Scheduled to appear Aug. 28 along with the annual Revolutionary War Reenactment performance of the First Crossing and Donegal Regiments at Moland House were the Penns Woods Puppet Theater, Colonial cooking, lacemaker, brewer, gunsmith, folk artist, and woodworkers.
Unable to reschedule, they will wait eagerly in the wings for next year.
In the past it proved difficult at best to reschedule the varied artisans and volunteer, according to JoAnne Mullen, reenactment chair. Moland House is staffed strictly on a volunteer basis. Many are not available to convene at another time.
“Each year at the time of the Neshaminy encampment a reenactment celebrates the events of 1777,” said Dave Mullen, former president. “Over the past 15 years the event has drawn 300 to 600 attendees per seasonal event.”
Moland House, Washington’s Headquarters Farm, is a stone farmhouse built around 1750, by John Moland from London, a prominent Philadelphia and Bucks County lawyer. The house served as headquarters for Gen. George Washington during the American Revolutionary War from Aug. 10 to 23, 1777 on his way to the Battle of Brandywine. The encampment stretched along Old York Road, and Bristol Road from Mearns Road to Meetinghouse Road.
In the early evening of Aug. 10, 1777, 11,000 Continental Army and militia soldiers were marching up York Road on their way to Coryell’s Ferry (New Hope), intending to camp four miles beyond the Delaware River in New Jersey.
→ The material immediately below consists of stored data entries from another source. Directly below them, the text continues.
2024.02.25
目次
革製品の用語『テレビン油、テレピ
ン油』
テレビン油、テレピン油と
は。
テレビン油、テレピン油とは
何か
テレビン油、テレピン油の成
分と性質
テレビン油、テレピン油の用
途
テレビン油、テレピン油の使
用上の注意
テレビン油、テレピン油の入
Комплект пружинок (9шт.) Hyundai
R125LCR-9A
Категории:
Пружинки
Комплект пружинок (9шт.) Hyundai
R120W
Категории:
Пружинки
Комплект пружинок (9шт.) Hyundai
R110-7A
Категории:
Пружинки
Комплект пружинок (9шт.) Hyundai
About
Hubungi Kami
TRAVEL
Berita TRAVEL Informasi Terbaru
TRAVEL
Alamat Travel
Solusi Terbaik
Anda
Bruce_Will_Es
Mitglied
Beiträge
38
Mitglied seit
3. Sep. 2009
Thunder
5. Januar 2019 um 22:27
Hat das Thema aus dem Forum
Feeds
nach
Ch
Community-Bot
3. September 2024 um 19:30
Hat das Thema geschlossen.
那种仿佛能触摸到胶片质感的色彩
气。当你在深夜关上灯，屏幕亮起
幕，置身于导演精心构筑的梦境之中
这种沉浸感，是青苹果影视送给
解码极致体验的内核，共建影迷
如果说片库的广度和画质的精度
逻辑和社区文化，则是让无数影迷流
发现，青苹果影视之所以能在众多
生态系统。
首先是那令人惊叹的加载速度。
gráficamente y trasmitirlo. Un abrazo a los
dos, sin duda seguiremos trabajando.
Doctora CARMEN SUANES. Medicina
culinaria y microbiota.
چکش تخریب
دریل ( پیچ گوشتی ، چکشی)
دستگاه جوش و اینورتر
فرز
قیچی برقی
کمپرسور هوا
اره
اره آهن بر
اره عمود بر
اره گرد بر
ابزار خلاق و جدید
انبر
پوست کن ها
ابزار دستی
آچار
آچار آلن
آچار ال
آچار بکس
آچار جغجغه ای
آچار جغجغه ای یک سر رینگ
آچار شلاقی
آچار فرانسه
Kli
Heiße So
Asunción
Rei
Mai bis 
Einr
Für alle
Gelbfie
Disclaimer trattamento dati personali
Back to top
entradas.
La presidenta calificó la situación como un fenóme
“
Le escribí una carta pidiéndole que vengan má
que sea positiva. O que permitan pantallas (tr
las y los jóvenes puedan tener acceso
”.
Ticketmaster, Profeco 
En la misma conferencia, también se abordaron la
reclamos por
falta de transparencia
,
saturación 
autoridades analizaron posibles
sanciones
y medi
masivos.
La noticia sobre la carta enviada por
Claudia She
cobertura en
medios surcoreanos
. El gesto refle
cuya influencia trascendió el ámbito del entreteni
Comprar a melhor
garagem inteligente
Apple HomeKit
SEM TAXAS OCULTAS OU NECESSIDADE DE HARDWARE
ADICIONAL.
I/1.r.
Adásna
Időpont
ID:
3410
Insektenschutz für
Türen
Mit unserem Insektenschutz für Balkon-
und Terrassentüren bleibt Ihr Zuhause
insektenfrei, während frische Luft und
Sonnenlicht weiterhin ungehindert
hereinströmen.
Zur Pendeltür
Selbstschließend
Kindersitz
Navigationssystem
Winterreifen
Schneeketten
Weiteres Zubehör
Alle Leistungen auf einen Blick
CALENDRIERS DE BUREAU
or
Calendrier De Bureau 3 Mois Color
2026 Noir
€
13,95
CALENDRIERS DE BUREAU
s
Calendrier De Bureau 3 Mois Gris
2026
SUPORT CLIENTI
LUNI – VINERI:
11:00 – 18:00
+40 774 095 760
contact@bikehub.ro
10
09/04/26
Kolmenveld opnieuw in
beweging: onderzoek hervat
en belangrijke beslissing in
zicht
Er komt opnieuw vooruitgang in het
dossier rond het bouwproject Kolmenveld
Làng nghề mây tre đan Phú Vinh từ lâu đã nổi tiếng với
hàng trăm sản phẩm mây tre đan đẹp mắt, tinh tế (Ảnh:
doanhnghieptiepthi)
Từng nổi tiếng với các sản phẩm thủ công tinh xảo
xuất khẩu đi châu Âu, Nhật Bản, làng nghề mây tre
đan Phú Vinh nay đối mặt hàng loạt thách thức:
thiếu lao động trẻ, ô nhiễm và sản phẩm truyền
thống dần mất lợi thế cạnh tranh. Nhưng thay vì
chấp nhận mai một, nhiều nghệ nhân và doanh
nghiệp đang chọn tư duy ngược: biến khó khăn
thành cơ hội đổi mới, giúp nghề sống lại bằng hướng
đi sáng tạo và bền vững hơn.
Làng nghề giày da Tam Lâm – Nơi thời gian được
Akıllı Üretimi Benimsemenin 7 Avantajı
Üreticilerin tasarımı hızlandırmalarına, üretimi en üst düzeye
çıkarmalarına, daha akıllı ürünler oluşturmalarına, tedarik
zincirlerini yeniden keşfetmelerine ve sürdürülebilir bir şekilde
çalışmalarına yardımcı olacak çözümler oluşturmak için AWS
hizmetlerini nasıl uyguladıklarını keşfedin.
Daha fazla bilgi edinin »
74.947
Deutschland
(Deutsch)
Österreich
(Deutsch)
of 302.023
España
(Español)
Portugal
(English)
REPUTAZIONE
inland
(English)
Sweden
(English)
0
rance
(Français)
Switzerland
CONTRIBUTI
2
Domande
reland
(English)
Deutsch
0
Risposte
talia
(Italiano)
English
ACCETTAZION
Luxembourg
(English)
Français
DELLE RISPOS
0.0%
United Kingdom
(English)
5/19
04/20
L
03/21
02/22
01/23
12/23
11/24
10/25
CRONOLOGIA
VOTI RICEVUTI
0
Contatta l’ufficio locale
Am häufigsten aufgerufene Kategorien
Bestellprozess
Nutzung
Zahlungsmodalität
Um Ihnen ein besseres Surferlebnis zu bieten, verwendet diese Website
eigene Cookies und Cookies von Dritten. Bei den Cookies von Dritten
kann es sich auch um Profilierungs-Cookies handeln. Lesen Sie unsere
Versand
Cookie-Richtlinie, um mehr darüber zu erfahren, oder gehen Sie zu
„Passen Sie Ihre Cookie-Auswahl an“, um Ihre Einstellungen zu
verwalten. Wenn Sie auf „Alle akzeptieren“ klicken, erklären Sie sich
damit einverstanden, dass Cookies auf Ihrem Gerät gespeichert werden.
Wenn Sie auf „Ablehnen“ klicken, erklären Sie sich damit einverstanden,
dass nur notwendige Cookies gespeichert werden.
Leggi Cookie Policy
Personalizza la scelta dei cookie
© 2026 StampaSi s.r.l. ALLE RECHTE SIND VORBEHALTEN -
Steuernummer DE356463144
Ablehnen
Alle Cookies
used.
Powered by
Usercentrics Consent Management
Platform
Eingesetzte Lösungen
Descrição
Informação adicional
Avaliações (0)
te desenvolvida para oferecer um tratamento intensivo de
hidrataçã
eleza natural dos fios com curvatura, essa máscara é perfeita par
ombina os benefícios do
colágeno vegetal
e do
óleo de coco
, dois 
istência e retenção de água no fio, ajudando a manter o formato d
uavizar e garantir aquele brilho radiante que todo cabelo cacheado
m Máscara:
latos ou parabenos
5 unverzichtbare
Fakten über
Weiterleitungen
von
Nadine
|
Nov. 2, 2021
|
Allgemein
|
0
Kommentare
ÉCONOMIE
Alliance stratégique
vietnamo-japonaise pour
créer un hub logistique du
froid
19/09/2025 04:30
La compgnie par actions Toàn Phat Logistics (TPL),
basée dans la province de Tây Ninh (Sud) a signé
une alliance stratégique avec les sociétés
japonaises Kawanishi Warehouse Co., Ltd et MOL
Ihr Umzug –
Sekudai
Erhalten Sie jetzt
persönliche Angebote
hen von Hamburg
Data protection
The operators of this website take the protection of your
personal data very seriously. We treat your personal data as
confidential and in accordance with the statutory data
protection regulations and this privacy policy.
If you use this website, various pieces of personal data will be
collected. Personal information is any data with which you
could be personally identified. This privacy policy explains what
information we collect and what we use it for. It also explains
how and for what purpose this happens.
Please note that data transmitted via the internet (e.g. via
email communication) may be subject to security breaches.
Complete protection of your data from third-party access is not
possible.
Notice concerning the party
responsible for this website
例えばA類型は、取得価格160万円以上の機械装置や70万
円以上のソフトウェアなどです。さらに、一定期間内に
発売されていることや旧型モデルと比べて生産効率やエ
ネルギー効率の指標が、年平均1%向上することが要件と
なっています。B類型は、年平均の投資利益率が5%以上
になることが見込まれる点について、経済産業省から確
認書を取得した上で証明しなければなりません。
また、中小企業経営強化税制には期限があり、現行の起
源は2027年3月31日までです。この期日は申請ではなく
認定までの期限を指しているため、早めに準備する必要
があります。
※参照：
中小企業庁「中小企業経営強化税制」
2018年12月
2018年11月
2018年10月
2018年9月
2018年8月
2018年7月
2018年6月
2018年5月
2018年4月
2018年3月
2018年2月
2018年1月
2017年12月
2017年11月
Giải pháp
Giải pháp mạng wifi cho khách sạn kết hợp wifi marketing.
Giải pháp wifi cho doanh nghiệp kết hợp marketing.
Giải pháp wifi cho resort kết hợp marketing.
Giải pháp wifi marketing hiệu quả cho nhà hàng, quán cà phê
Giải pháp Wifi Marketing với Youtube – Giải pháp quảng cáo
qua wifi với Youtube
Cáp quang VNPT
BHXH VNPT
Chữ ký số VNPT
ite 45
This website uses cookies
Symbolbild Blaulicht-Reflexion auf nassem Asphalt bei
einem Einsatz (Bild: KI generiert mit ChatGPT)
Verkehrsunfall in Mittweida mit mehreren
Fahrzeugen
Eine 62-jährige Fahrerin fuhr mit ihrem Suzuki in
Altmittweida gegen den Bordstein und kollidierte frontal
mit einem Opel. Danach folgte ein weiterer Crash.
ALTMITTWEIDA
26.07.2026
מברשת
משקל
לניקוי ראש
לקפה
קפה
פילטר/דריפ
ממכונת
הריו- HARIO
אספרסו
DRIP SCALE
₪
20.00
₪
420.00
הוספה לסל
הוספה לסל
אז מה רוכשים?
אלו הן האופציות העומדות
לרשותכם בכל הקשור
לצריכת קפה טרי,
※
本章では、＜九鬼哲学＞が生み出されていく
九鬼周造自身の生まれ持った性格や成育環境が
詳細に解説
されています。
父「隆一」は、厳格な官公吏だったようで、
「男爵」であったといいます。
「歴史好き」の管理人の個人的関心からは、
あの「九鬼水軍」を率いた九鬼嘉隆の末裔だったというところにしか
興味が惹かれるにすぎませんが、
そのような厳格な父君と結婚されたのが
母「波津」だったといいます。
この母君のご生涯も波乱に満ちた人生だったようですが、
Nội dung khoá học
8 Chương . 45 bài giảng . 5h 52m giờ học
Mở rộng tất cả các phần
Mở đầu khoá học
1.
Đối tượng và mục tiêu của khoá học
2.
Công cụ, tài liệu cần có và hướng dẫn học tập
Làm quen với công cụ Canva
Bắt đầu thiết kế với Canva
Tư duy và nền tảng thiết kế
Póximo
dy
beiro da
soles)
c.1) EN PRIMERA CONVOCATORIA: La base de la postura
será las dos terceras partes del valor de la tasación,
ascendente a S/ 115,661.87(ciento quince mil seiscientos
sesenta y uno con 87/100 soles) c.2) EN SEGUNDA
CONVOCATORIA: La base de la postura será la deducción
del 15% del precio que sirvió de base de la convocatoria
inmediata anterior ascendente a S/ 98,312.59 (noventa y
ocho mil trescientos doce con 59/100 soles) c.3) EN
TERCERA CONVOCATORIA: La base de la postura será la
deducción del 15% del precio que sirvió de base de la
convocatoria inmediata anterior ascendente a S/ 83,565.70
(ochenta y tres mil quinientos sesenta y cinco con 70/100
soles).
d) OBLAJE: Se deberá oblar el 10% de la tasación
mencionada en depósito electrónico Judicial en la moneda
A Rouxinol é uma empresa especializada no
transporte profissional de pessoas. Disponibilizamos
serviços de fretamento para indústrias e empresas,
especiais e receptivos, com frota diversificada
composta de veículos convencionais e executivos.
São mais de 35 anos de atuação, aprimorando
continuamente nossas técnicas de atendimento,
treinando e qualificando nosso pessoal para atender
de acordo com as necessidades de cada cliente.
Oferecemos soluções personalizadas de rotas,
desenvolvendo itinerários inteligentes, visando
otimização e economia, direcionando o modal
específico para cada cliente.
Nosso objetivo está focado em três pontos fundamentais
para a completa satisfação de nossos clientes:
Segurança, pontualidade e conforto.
Gen. George Washington received a dispatch from John Hancock, president of the Second Continental Congress, informing him that the 260-vessel British fleet, hauling 17,000 British Army and Hessian troops led by Gen. William Howe, was 50 miles south of the Delaware Capes (May and Henlopen) on Aug. 7.
Unsure and wary of Howe’s intentions, Washington immediately halted his force to encamp around the bridge over the Little Neshaminy Creek in Warwick Township. He selected the substantial stone dwelling of Widow Moland as his headquarters on the farm north of the bridge. Gen. Washington held a Council of War with his four major generals and six brigadier generals in the Moland House.